Bit density in memory and storage is always increasing, so negative growth implies larger negative unit growth. Bit supply has to keep growing just to keep unit growth steady.
But, it looks like the very deep bottom is now in:
It looks like the March quarter was the bottom, but we hardly see them taking off. This is the worst memory downcycle in a couple of decades, and we are still looking at -41% YoY next quarter in the guidance midpoint:
In the first chart, I put in a line at their current D&A, around $2 billion a quarter, how companies account for past Capex and acquisitions. As a result of that high D&A and poor demand, they will likely be looking at their third straight quarter of negative gross margin three months from now:
All these charts look like the same thing to me: the bottom is in, but the hole is very deep. This will not clear up until calendar 2024, and a full recovery not until 2025. Analysts on the call hammered them on this gross margin question.

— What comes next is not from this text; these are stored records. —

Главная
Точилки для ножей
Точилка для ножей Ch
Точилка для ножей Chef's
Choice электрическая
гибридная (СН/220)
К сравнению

Fixed Costs and Margin Leverage
That D&A line is concerning, because it is a big chunk of their revenue, 53% in the reported quarter, that never makes it farther down the operating statement. They cut back significantly on Capex this reported quarter and will continue into 2024 with that, but they have large plans, including a new $100 billion complex in upstate New York. This will keep pushing D&A up, and raising that floor for positive gross profit.
Because of those large fixed D&A costs, Micron is a very big leverage play, and their margins are very sensitive to changes in revenue. D&A will likely hit $2.2 billion in a year and $2.4 billion in two years. Let’s look at Micron’s best quarter ever, September 2021, with those quarterly D&A costs:
A year from now, if Micron can get revenue up 121% in the June 2024 quarter, they will still only have a 4.6% operating margin. But that’s not going to happen. Micron is now saying that memory will not fully recover until calendar 2025, when they will have more like $2.4 billion of D&A per quarter, dropping their operating margin in a record revenue quarter to 2.2%.
More headwinds:
- Still a few more months of high customer inventories. Outside of data center customers, it will not be normalized until the end of the year. But no more inventory write down for Micron themselves.

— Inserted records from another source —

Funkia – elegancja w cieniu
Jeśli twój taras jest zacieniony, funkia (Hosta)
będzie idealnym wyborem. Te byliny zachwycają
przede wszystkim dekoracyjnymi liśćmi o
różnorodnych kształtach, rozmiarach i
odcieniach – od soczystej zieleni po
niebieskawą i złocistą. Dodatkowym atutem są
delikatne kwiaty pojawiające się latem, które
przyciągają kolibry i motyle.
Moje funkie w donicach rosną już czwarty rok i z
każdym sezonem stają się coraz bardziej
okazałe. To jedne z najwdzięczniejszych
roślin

- Some smartphone vendors are taking advantage of the low prices right now and stocking up. That bodes ill for the recovery in 2024.
- They also have a large China headwind, with a national security warning on their products there. China represents about a quarter of their revenue, and they are now saying half of that is at risk.

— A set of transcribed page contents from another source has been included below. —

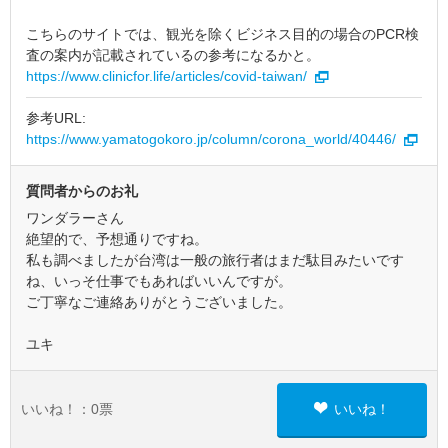
こちらのサイトでは、観光を除くビジネス目的の場合のPCR検
査の案内が記載されているの参考になるかと。
https://www.clinicfor.life/articles/covid-taiwan/
参考URL:
https://www.yamatogokoro.jp/column/corona_world/40446/
質問者からのお礼
ワンダラーさん
絶望的で、予想通りですね。
私も調べましたが台湾は一般の旅行者はまだ駄目みたいです
ね、いっそ仕事でもあればいいんですが。
ご丁寧なご連絡ありがとうございました。
ユキ
いいね！：
0
票
いいね！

The Cannibalization Scenario
There is also a possible cannibalization scenario that would be terrible for the data center hardware companies not named Nvidia. This is especially dangerous for the memory companies. For the price of one of those DGX H100 servers we were talking about, you can get 10 or more really great CPU servers. At some point, GPU compute growth may come to displace CPU compute growth. If capital budgets become more constrained, cloud and enterprise customers will have a choice to make.
If they choose GPU compute, this is very bad for the memory companies.
Memory and solid-state storage take over 40% of the component costs of a really powerful CPU data center server, but under 6% of a GPU server. If customers are choosing between column A and column B and opt for the GPUs, that math is especially bad for the memory companies.
The Upshot
This looks to be the deepest and longest memory downcycle in at least a couple of decades. Micron jumped on the earnings release, because the quarter was not quite as bad as people expected.
I’m going to sit this out at least until next earnings. I think people really jumped the gun in 2023 in Micron, not realizing how deep the hole is. Some of that froth is coming off now.
But cycles are exactly that, and this too will end. It’s just going to take longer than usual.